Bobo, 78, and Knowles, 87, who are married, “both really love the arts and are very grateful for how well they’ve thrived here in this local community,” Bobo said.
“I truly believe art feeds our souls. I can’t remember any time in my life of 78 years that it’s been more important than it is right now that we have access to good arts, to good music, to good poetry, to good dance, to help us through these incredibly difficult and tragic times,” Bobo said.
“The arts enrich and heal us as a community.”
World-class concerts in Columbia
Longtime Howard County residents Philip and Linda Press were delighted to receive the Legacy in the Arts Award this year. Both have played a vital role in the Howard County arts community: Philip, 79, as one of the founders of the Candlelight Concert Society (CCS) and Linda, 78, as a beloved visual artist.
“In previous years, this award has gone to people who have been very important to making contributions to the arts here in Howard County, so we feel privileged to be included among these folks,” Philip said.
Linda, whose cityscape paintings have been exhibited throughout the county and beyond, credits Howard County for providing invaluable support as an emerging artist. Today, the Arts Council is helping Linda expand on her talents with the classes and workshops they offer, particularly in portraiture, a new genre for her.
“It’s nice to visit with other artists and have a place to develop these kinds of skills,” Linda said.
Learning portraiture has been a tremendous challenge, Linda said, but her mother always told her to learn something new every day. “She did that, and she lived to be 99,” Linda said. “She’s my role model.”
Philip fell in love with the depth and personal nature of chamber music in the early 1970s, when attending Candlelight Concerts organized by several private music teachers in the county.
When the teachers could no longer keep the concerts running, community volunteers took over. Candlelight Chamber Music is now in its 48th year.
Philip served as treasurer for more than a decade and as president on two occasions. He now serves the organization as director emeritus.
“Over the years, we grew the organization to bring world-class musicians to our series,” he said. Performers have included cellist Yo-Yo Ma, pianist Richard Goode and major string quartets from across the globe.
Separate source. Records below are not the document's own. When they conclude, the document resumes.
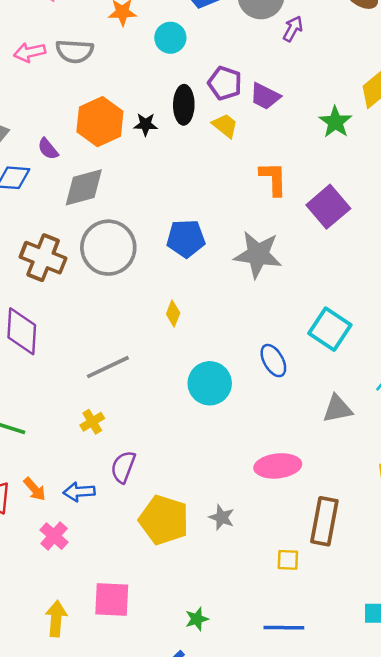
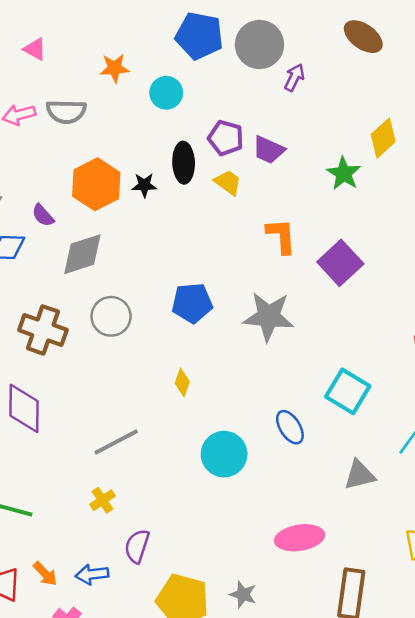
gray circle: (108, 248) -> (111, 316), size x0.7

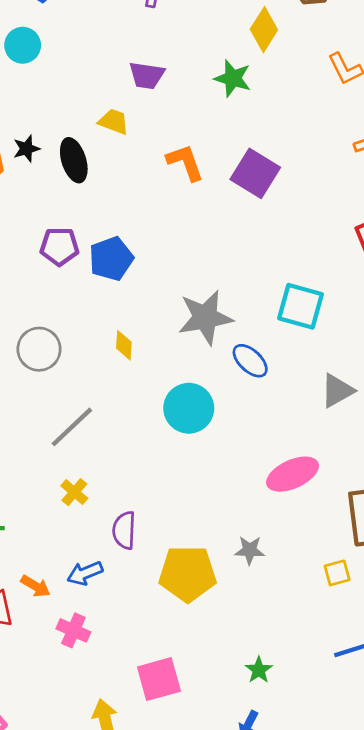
purple pentagon: (226, 138) -> (59, 246), moved
black ellipse: (184, 163) -> (74, 160), moved
gray circle: (111, 316) -> (39, 349), moved
gray star: (269, 316) -> (205, 317), moved

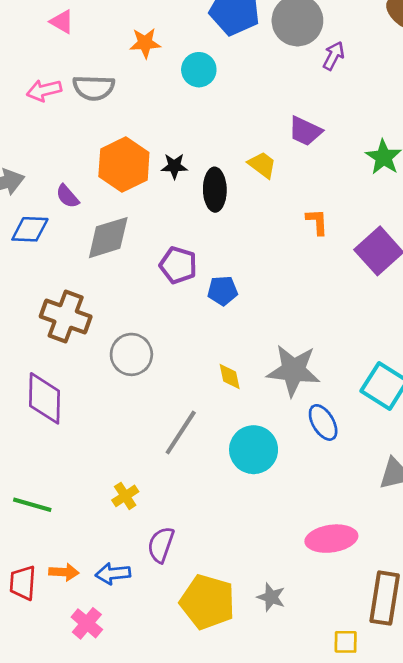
orange L-shape: (185, 162) -> (317, 222), size x0.7
blue pentagon: (111, 259) -> (223, 291), size x0.7
yellow diamond: (124, 345) -> (230, 376), moved, turned -32
gray line: (72, 427) -> (181, 433), moved, turned -30
orange arrow: (36, 586) -> (64, 572), turned -44

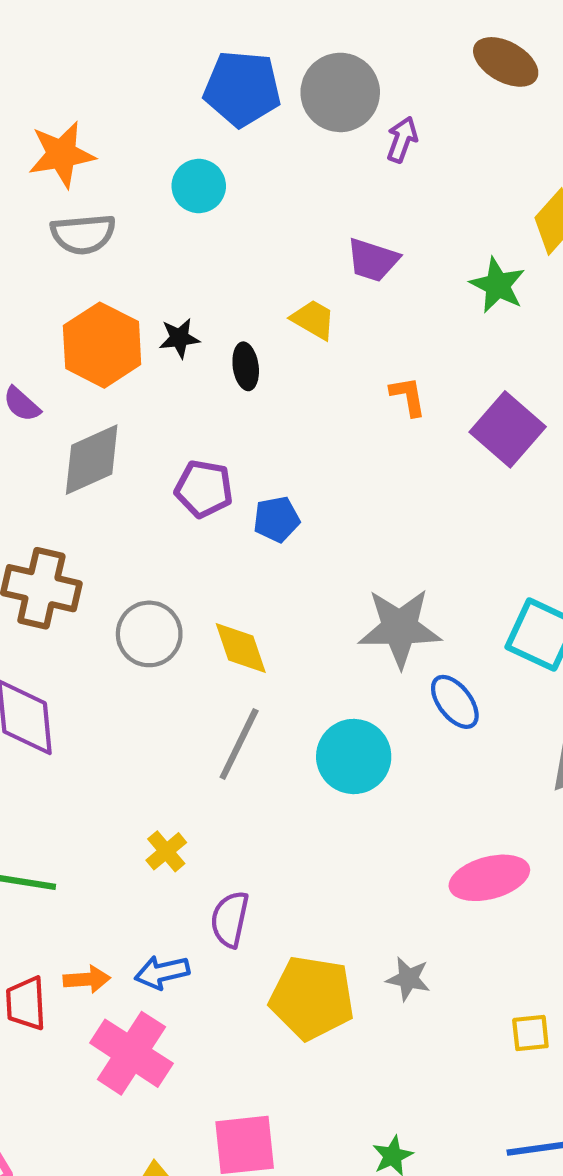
orange star: (145, 43) -> (62, 154), moved, size x1.4
gray semicircle: (94, 88) -> (83, 234), moved
black ellipse: (215, 190) -> (246, 366), size x0.7
yellow diamond: (230, 376) -> (241, 648), moved, size x1.4
pink cross: (87, 623) -> (131, 1053), size x1.6

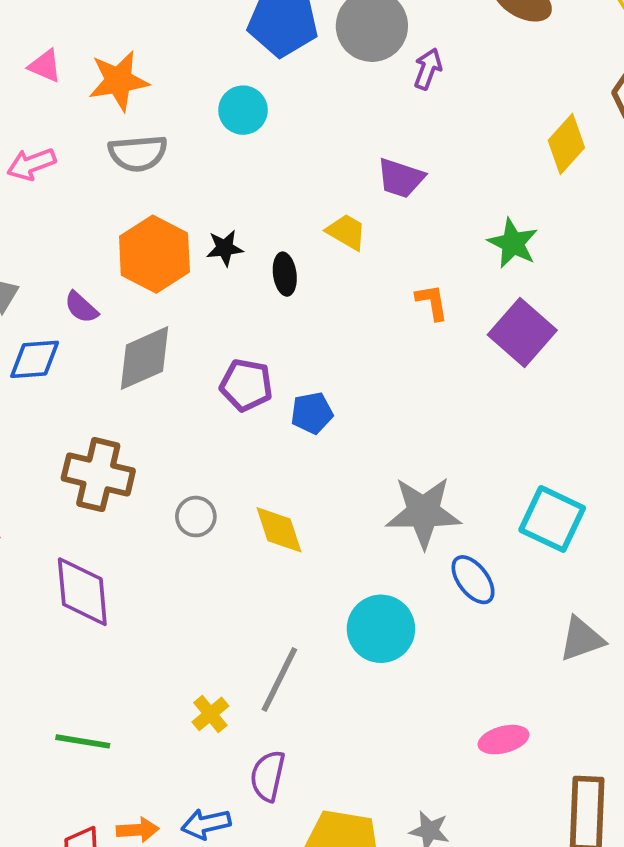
green star: (498, 285) -> (513, 243), moved
gray circle: (149, 634) -> (196, 517), size x0.7
gray line: (239, 744) -> (279, 680), moved
pink ellipse: (489, 878) -> (504, 740), size x0.7

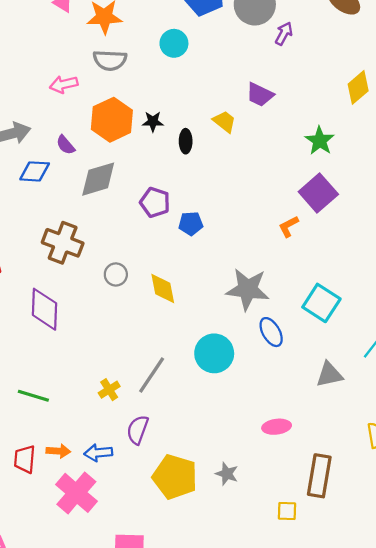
pink arrow: (31, 164) -> (64, 84), moved
orange L-shape: (432, 302) -> (289, 226), moved, turned -115

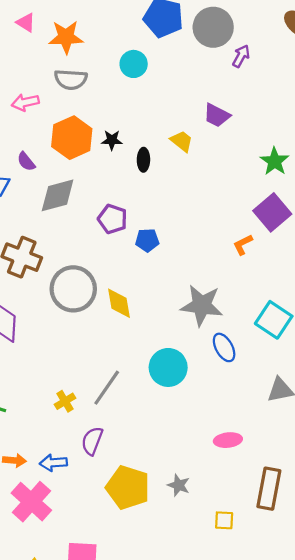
gray circle: (116, 274) -> (73, 289), size x2.0
yellow square: (287, 511) -> (224, 520), moved

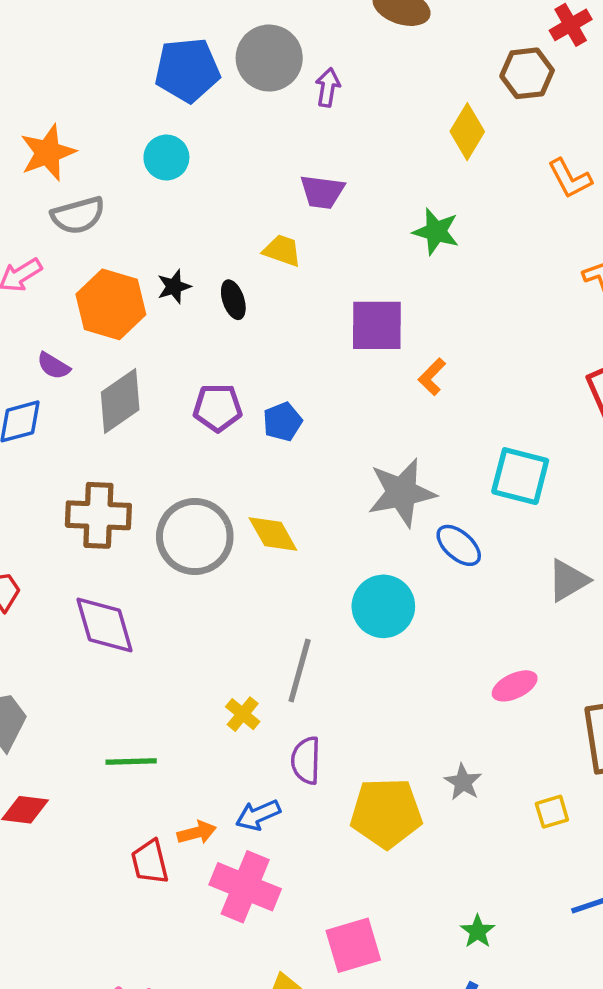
purple square: (272, 212) -> (377, 325), moved, turned -30
gray star: (179, 485) -> (463, 782), turned 30

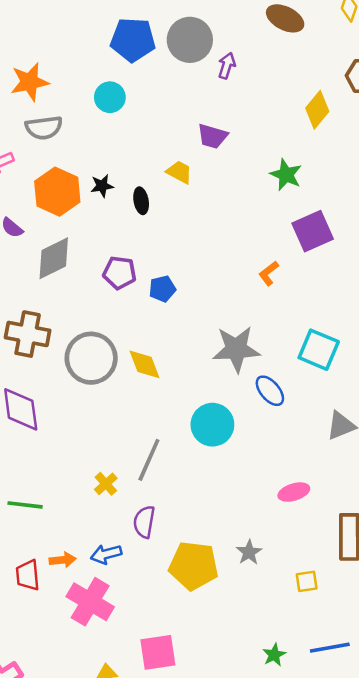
purple square: (377, 325) -> (313, 231), moved, turned -33
green star: (478, 931) -> (274, 655), moved

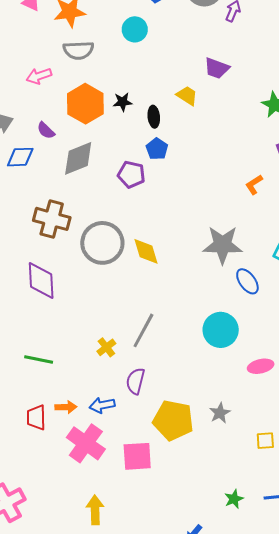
blue pentagon: (162, 289) -> (157, 149), moved, turned -30
cyan circle: (212, 425) -> (221, 330), moved
pink square: (158, 652) -> (137, 456), moved

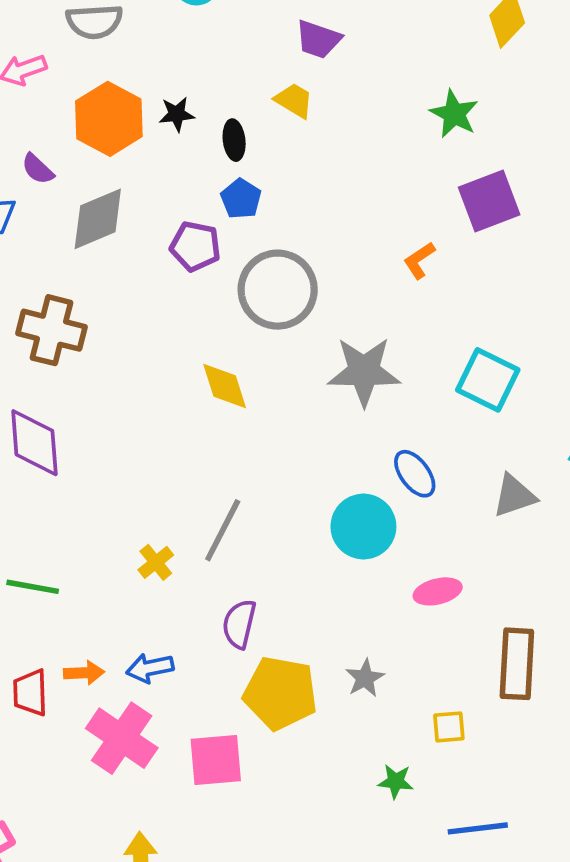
purple trapezoid: (217, 68) -> (318, 39), moved
gray circle: (102, 243) -> (278, 290), moved
blue ellipse: (247, 281) -> (415, 474), moved
purple semicircle: (136, 381) -> (239, 624), moved
green star: (234, 499) -> (396, 781), moved, turned 30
One reason they were able to bring such noteworthy artists, Philip said, is Howard County’s supportive community. “We had some musicians back several times because they love our audiences,” Philip said.
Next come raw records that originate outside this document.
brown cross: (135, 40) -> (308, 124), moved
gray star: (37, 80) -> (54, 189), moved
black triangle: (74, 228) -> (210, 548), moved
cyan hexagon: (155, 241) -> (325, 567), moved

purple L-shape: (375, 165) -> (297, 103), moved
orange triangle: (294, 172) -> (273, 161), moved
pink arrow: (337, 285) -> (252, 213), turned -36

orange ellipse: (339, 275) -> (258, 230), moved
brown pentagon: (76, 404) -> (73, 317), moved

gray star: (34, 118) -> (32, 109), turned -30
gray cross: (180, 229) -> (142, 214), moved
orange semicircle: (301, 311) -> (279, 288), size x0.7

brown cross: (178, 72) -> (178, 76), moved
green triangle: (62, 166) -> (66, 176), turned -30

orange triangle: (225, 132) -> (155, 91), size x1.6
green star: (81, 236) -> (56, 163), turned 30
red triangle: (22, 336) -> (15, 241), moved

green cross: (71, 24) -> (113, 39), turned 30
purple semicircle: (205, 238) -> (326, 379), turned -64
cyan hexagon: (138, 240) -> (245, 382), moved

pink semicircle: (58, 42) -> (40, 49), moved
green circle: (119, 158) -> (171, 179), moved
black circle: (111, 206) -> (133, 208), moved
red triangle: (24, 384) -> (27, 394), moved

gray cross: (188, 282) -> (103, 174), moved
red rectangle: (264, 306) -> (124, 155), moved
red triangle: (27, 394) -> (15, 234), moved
A gift for bringing people together
Another community member who helped promote the arts, Phyllis Madachy, received a posthumous award for Outstanding Community Supporter of the Arts.
Throughout her decades-long service with the Department of Aging, Howard County Executive Council and the Arts Council, Madachy received many local, statewide and national awards, according to Sharonlee Vogel, immediate past president of Howard County Arts Council.
It is because of Madachy that Vogel became involved in the Arts Council. “She knew I was a visual artist, and she knew my facility for running meetings and bringing people together,” Vogel said.
Madachy, who died last year, had a broad network of people throughout the community, and she connected people who might benefit from knowing each other.
“She was a builder of relationships, a builder of organizations, and a builder of the community,” Vogel said. “She brought synergy to everything she touched.”
Because of her remarkable skills, Madachy tried to fully retire several times but would then get asked to help with various projects.
When describing Madachy’s ability to connect people in the community, Vogel said she was in some ways an artist herself: “She put pieces together, and the pieces she put together created a beautiful mosaic for everyone else.”